I'm not being rude but make it look as official as possible ,as if you got legal advice.

State that you wish for rent refund/compensation and that you will not pay rent till fixed.
Failing a satisfactory answer by XXX then tell them you will fix at your own expence.

Keep copies of everything yous end and write down detaukls of each phone call.

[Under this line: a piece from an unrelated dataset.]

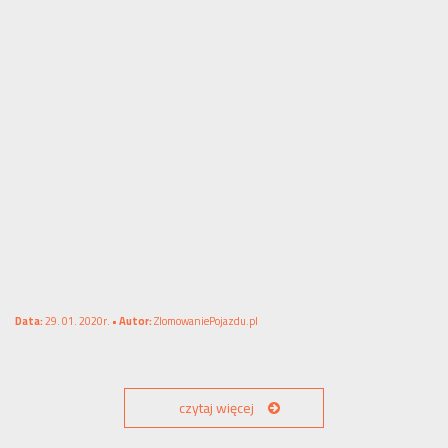
Data:
29. 01. 2020r. •
Autor:
ZlomowaniePojazdu.pl
czytaj więcej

If all above is too stressful to do then maybe you should actualy see a solicitor,but I've found they are usually quick to charge and slow to act.


----------



## alex24 (27 Aug 2011)

Contact your local Co. Co. and request an Environmental Health Officers Report. They are specifically there to inspect private rented properties and ensure they meet minimum housing standards. A ras scheme is covered by this. The inspection is free an the EHO will issue an order of what work has to be completed and in what time scale.


----------



## clover101 (30 Aug 2011)

I had a guy from the EHO out for inspection he said that he would get intouch with my landlord. 
today the landlord came over and he is fixing the bathroom right now. i am very happy about that.
but the landlord is refusing to repalce anything else that brakes in the house because he said he cant afford to. my oven is broke and my washing machine isnt working properly either.
The landlord said i have to replace these things myself anything else that brakes and when i move i can take them with me he also said im LUCKY that he was fixing the bathroom at all.
The people in the council arent givin me any answers about that. 
When the landlord is finished the bathroom il be going up to see someone in the council to tell them he isnt replaceing any other things in the house.
I wish i could move house...


----------



## round1 (30 Aug 2011)

Your landlord is obliged to carry out necessary repairs under the RAS scheme. You should contact the housing organisation Threshold for advice.


----------



## Knuttell (31 Aug 2011)

Push the council to rehouse you,this guy is a complete amateur and is too stupid to know when he has it good.He is in breach of his agreement,he has to repair or replace in a timely fashion appliances etc that break down...I have to say I personally would not be putting up with someone like him,he is in for a rude awakening when the property is removed from the RAS panel...serves him right frankly.


----------



## alex24 (3 Sep 2011)

Your landlord is in breach of his obligations. Write a letter to him outlining the exact repairs needed and give him a specified  to do. If he does not reply open a case with PRTB for breach of obligations. It costs €25 and no solicitor is needed. You can include a copy of EHO report. He needs to be taught that he has to provide the service he is paid for.


----------